Si vous avez un examen à passer, une thèse à préparer, un entraînement physique demandant une attention soutenue de plusieurs semaines, ne lisez pas ce qui va suivre...


Vous êtes encore là. Tant pis. Sachez que dans les lignes qui suivent, nous allons vous donner une envie irrésistible de courir acheter RollerCoaster Tycoon. Et qu’à partir de là, nous ne répondons plus de rien. Il faudra peut-être faire intervenir une grue pour vous arracher de la chaise placée devant l’écran. Ou encore que votre fiancé(e) découpe le plancher comme le ferait un poisson-scie nageant sous la glace.


Nous connaissions les simulations de villes (Sim City 3000), de cités romaines (Caesar 3), d’hôpitaux (Theme Hospital) ou de parcs d’attractions... Cette fois, l’objectif consiste à installer dans votre parc à thèmes, des montagnes russes suffisamment grisantes pour que le public afflue en masse, que des queues interminables se forment dans les allées, que les gens viennent et reviennent, emmenant la tante, la grand-mère, la petite soeur, le koala en peluche et le hamster.


C’est une société de gestion secrète située dans les îles britanniques qui vous mandate. Il vous faut reprendre un à un des parcs proches de la faillite, construire des attractions mirifiques, avec des loopings, des montées douces suivies de plongeon à décoller les dentiers et faire s’envoler les perruques, des passages faussement tranquilles au cours desquels le suspense ne cesse de grandir, des descentes surprises, totalement imprévues parce qu’une série d’arbres en cachait la vue... N’hésitez pas. Dans Roller Coaster Tycoon, plus vous leur en donnez en terme de frissons et plus ils accrochent. Soit dit en passant, à en croire John Wardley, le consultant en conception d’attractions qui est intervenu sur le jeu, la chose serait également vraie dans la réalité !

Votre tâche ne se limite pas à édifier d’infernaux parcours métalliques et à mesurer le volume des cris d’orfraie et le taux d’évanouissement des cousines. Vous devez également assurer des tâches de comptabilité, paysagistes, promoteur, animateur...


Au bout du compte, Roller Coaster Tycoon distille une envie tenace de jouer et rejouer encore. Il est aidé en cela par un bon didacticiel - une chose trop rare pour ne pas la saluer - ainsi qu’un manuel efficace. Une fois lancé, il paraît difficile de ne pas se jeter corps et âmes dans la conception et la gestion de parcs à thèmes. Ceux qui ont joué à Sim City ou Caesar 3 connaissent le pouvoir « addictif » de telles simulations. Il est fascinant de voir ses créations s’animer, les populations vaquer à leurs occupations et circuler à leur guises dans les lieux que vous avez mis à leur disposition. Nous retrouvons cet attrait ici, mais avec l’humour et le côté badin, jovial et imaginatif en plus - la création d’une montagne russe suivie du test de celle-ci est en soi une expérience formidable. Vous verrez, vous-mêmes ne pourrez résister à l’envie de la montrer à tous ceux qui passent près du lieu où vous vous êtes cantonné avec votre ordinateur. Il est vrai que vous pouvez vous autoriser toutes les folies...

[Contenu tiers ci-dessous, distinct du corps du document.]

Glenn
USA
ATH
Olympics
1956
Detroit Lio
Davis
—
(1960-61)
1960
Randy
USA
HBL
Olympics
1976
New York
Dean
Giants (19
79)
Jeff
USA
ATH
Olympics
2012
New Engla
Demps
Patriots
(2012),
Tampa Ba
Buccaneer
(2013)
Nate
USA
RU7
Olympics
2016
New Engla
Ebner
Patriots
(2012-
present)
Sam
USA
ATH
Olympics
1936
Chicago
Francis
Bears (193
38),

Bonbons, glaces, barbe à papa, roudoudous. Pensez à vendre du bonheur à tous ces passants qui se pressent à vos portes. N’oubliez pas que vous êtes là pour faire du chiffre et que ces attractions foraines (manèges, descentes sur l’eau et autres montagnes russes) ne sont qu’un prétexte pour renflouer les caisses de vos mystérieux employeurs.
Ce jeu est accessible à tous, c’est même l’exemple typique du titre grand public et d’ailleurs, les hard core gamers (joueurs purs et durs) le trouveront trop simple à leur goût. Mais les autres peuvent s’attendre à vivre, temporairement, dans la peau d’un gestionnaire de parc d’attraction, à observer ses créations vues d’avion et le public qui ne cesse d’en redemander en dépit des retournements, collisions fracassantes évitées au dernier moment et autres sujets de frissons.